Accueil > L’actualité vue par le CRAP > L’actualité éducative > Parole à prendre


L’actualité éducative du N°388/389 - Novembre 2000

Parole à prendre

Par Elisabeth Bussienne

Juillet 2000 : université d’été du CRAP à Saint-Nazaire : « Prendre la parole, apprendre la parole, apprendre par la parole »

Ma première impression, en pénétrant dans la salle où nous sommes tous réunis le premier soir pour un accueil organisé autour d’une présentation de produits régionaux, c’est que nous sommes bien nombreux. De fait, plus d’une centaine ! Vague inquiétude : chacun trouvera-t-il sa place ? Et puis, la machine se lance, la soirée permet de nouer quelques connaissances, le travail commence le lendemain, et grâce à une organisation matérielle et administrative impeccable ainsi qu’à un dispositif rigoureux, les personnes peuvent communiquer, la réflexion s’élaborer, et la parole émerger.

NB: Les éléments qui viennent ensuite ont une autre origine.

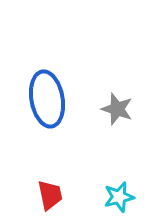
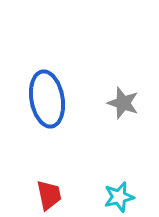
gray star: moved 6 px right, 6 px up
red trapezoid: moved 1 px left
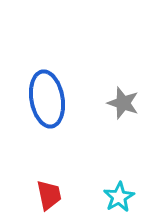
cyan star: rotated 16 degrees counterclockwise
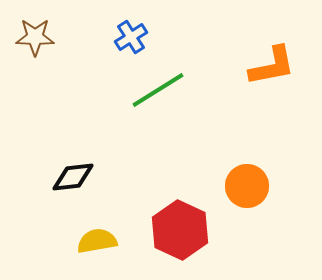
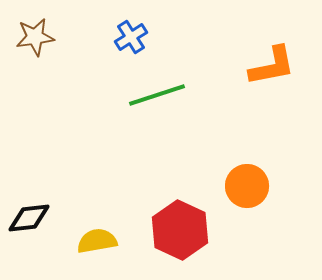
brown star: rotated 9 degrees counterclockwise
green line: moved 1 px left, 5 px down; rotated 14 degrees clockwise
black diamond: moved 44 px left, 41 px down
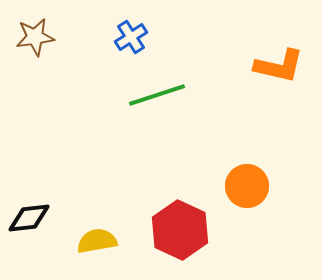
orange L-shape: moved 7 px right; rotated 24 degrees clockwise
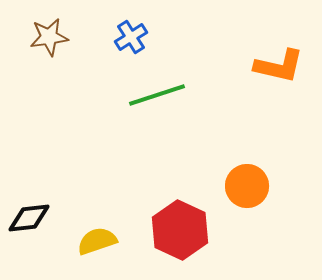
brown star: moved 14 px right
yellow semicircle: rotated 9 degrees counterclockwise
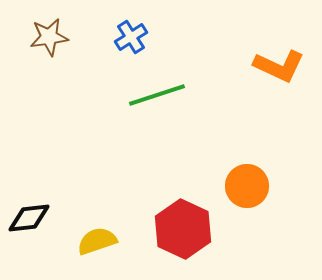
orange L-shape: rotated 12 degrees clockwise
red hexagon: moved 3 px right, 1 px up
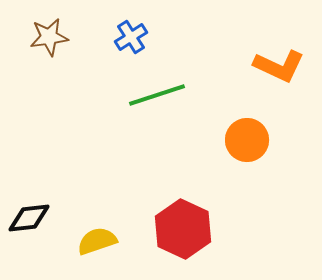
orange circle: moved 46 px up
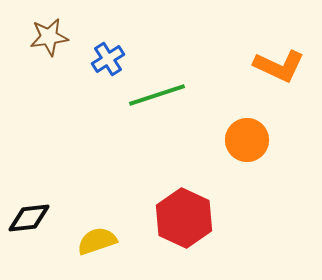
blue cross: moved 23 px left, 22 px down
red hexagon: moved 1 px right, 11 px up
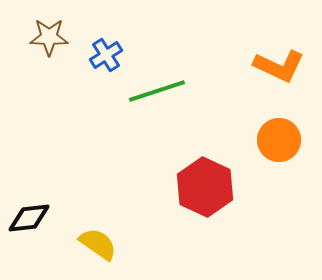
brown star: rotated 9 degrees clockwise
blue cross: moved 2 px left, 4 px up
green line: moved 4 px up
orange circle: moved 32 px right
red hexagon: moved 21 px right, 31 px up
yellow semicircle: moved 1 px right, 3 px down; rotated 54 degrees clockwise
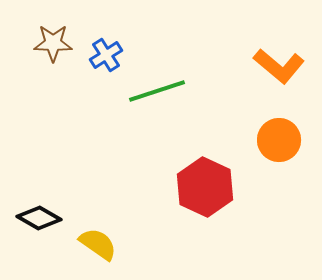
brown star: moved 4 px right, 6 px down
orange L-shape: rotated 15 degrees clockwise
black diamond: moved 10 px right; rotated 36 degrees clockwise
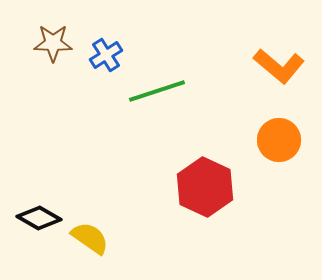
yellow semicircle: moved 8 px left, 6 px up
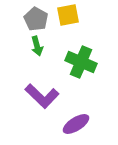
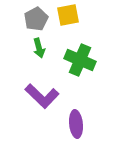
gray pentagon: rotated 15 degrees clockwise
green arrow: moved 2 px right, 2 px down
green cross: moved 1 px left, 2 px up
purple ellipse: rotated 64 degrees counterclockwise
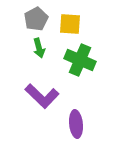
yellow square: moved 2 px right, 9 px down; rotated 15 degrees clockwise
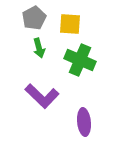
gray pentagon: moved 2 px left, 1 px up
purple ellipse: moved 8 px right, 2 px up
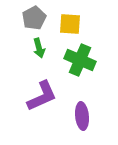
purple L-shape: rotated 68 degrees counterclockwise
purple ellipse: moved 2 px left, 6 px up
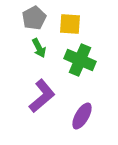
green arrow: rotated 12 degrees counterclockwise
purple L-shape: rotated 16 degrees counterclockwise
purple ellipse: rotated 36 degrees clockwise
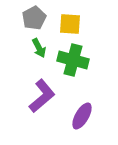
green cross: moved 7 px left; rotated 8 degrees counterclockwise
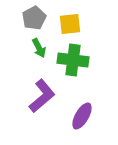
yellow square: rotated 10 degrees counterclockwise
green cross: rotated 8 degrees counterclockwise
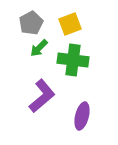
gray pentagon: moved 3 px left, 5 px down
yellow square: rotated 15 degrees counterclockwise
green arrow: rotated 72 degrees clockwise
purple ellipse: rotated 16 degrees counterclockwise
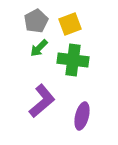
gray pentagon: moved 5 px right, 2 px up
purple L-shape: moved 5 px down
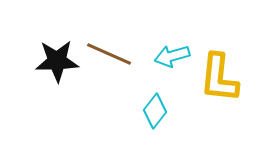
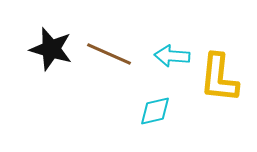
cyan arrow: rotated 20 degrees clockwise
black star: moved 6 px left, 12 px up; rotated 18 degrees clockwise
cyan diamond: rotated 40 degrees clockwise
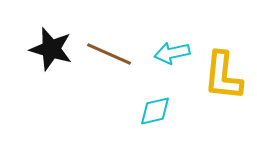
cyan arrow: moved 3 px up; rotated 16 degrees counterclockwise
yellow L-shape: moved 4 px right, 2 px up
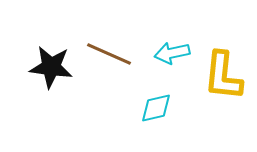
black star: moved 18 px down; rotated 9 degrees counterclockwise
cyan diamond: moved 1 px right, 3 px up
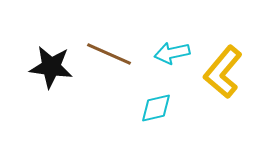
yellow L-shape: moved 4 px up; rotated 34 degrees clockwise
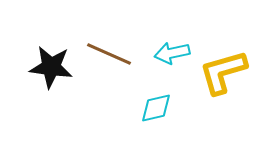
yellow L-shape: rotated 34 degrees clockwise
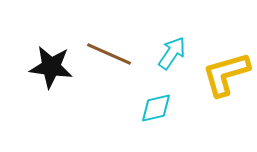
cyan arrow: rotated 136 degrees clockwise
yellow L-shape: moved 3 px right, 2 px down
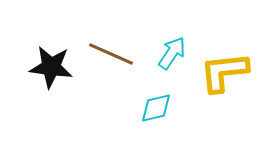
brown line: moved 2 px right
yellow L-shape: moved 2 px left, 2 px up; rotated 10 degrees clockwise
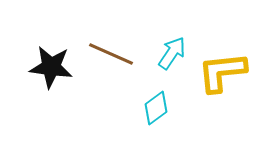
yellow L-shape: moved 2 px left
cyan diamond: rotated 24 degrees counterclockwise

Parole écoutée, partagée, prise, revendiquée

La parole écoutée et partagée : le moment le plus fort en ce domaine, pour moi comme pour bien d’autres participants, fut cette soirée où des acteurs locaux, paludiers qui ont fait revivre le marais salant, dockers de Saint-Nazaire, paysans-travailleurs (une agricultrice au dynamisme ébouriffant...) sont venus dire leurs luttes pour vivre, dignement, ensemble, pour développer une région qu’ils aiment, en faisant passer l’homme avant le profit sans occulter la nécessaire dimension économique, ni la solidarité internationale - les paludiers guérandais partagent leur savoir avec des femmes africaines qui exploitent aussi le sel. Témoignage d’une parole vivante au cœur des choix faits collectivement et des affrontements parfois, d’une parole qui est action.

Temps de parole

Parole à prendre, parole prise : le dispositif avait prévu des « temps de parole » par petits groupes d’une dizaine de personnes, visant à revenir sur ce qui se vivait/faisait dans l’UE et à permettre des échanges entre participants d’ateliers différents. Ce temps visait aussi à introduire « de la régulation » dans un groupe trop nombreux pour une régulation collective formelle. Aussi les organisateurs avaient-ils prévu un certain nombre de consignes qui devaient permettre d’atteindre ces objectifs. Or, quel ne fut pas mon étonnement, lors de la restitution de voir comment la parole, à la fois singulière et collective, s’était frayé son chemin à travers/malgré/grâce à ces consignes de départ. Le dispositif a fonctionné malgré le fait que chaque sous-groupe ait modifié et subverti le cadre prévu. Bon exemple du rôle facilitateur des dispositifs, à condition qu’ils ne soient pas trop rigides, et de la force de la parole.

Bien sûr, ces quelques coups de projecteurs sur des moments forts - du point de vue, subjectif, de l’auteure [1] de ces lignes - ne sont qu’une vue bien partielle de l’UE car ils ne rendent pas compte de la richesse du travail accompli dans les ateliers ni de l’intérêt des conférences, bref de l’essentiel de ce qui s’est fait et de ce qui s’est dit : mais si vous vous intéressez aux contenus des travaux, vous vous procurerez les Actes qui seront publiés dans le cours de l’année.

Elisabeth Bussienne


[1J’utilise la graphie du féminin courante au Québec - contrairement à mon habitude - juste pour noter en passant que la parole et l’image des femmes fut un sujet de controverse.